3人が部屋に入ると、ハロルドは何か空中を見つめてブツブツと呟いていた。3人にはわからないがハロルドしか見えない役所システムで書類を確認していた。

「そちらのテーブルでお待ちください」

セバスが3人に声を掛ける。部屋には簡易的な応接セットと、それとは別に8人ほどが打ち合わせのできるテーブルが用意されていた。3人は言われた通りテーブル席に座り、セバスの用意した飲み物を飲んで待つ。

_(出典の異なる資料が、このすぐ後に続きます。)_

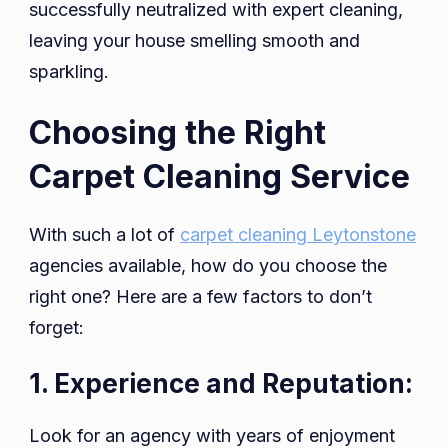
successfully neutralized with expert cleaning,
leaving your house smelling smooth and
sparkling.
Choosing the Right
Carpet Cleaning Service
With such a lot of
carpet cleaning Leytonstone
agencies available, how do you choose the
right one? Here are a few factors to don’t
forget:
1. Experience and Reputation:
Look for an agency with years of enjoyment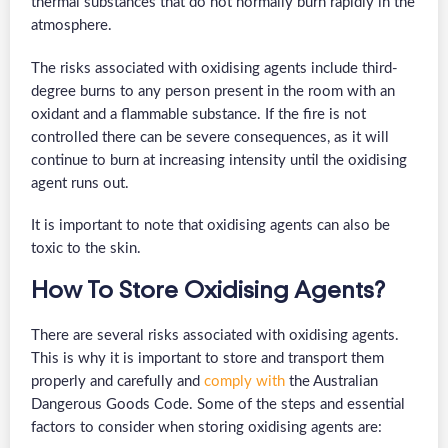
thermal substances that do not normally burn rapidly in the
atmosphere.
The risks associated with oxidising agents include third-
degree burns to any person present in the room with an
oxidant and a flammable substance. If the fire is not
controlled there can be severe consequences, as it will
continue to burn at increasing intensity until the oxidising
agent runs out.
It is important to note that oxidising agents can also be
toxic to the skin.
How To Store Oxidising Agents?
There are several risks associated with oxidising agents.
This is why it is important to store and transport them
properly and carefully and
comply with
the Australian
Dangerous Goods Code. Some of the steps and essential
factors to consider when storing oxidising agents are:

最初に飲み物に手を付けたのはレンドだった。飲み物は健康ドリンクだったので、飲むと同時に疲れが吹き飛び驚きの表情を見せる。ヤドラスはそんなレンドを軽蔑するように見ていた。貧乏人には飲んだことのないお茶を出されて驚いていると思ったのだ。
裏職員は出先で飲食をしないように心掛けているので、一切興味を示さなかった。

ヤドラスが健康ドリンクを飲むとすると、ちょうどハロルドがテーブルに歩いてきた。

「それで、用事はなんじゃ?」

ハロルドは立ったまま不機嫌そうにそれだけ尋ねた。ヤドラスは内心でムッとしていたが、表情に出さずに答える。

「辺境伯様に、ギルドマスターとして着任したご挨拶に伺いました」

「そうか、それはご苦労なことじゃのぉ。儂は忙しい。悪いがこれで終了じゃ!」

ハロルドは形だけはこれで終わったと思って、席に座ることなく振り返って執務に戻ろうとした。それを見てヤドラスは焦って声を掛ける。

「お、お待ちください!」

「なんじゃ? 儂は忙しいと言ったと思うのじゃがのぉ。慣例の挨拶以外に忙しい儂を引き止めたのだから、それなりの話じゃろうのぉ。あまりにもくだらない話をされたら、この場で首を切り落としてやるぞ?」

ヤドラスは驚きで何も言い返せなかった。相手が慣例の挨拶だけを済ませようとするとは想像もしていなかった。そして色々話をしようと、世間話から交渉の糸口でもと考えていたヤドラスは、ハロルドの喜びそうな話など考えていなかったのである。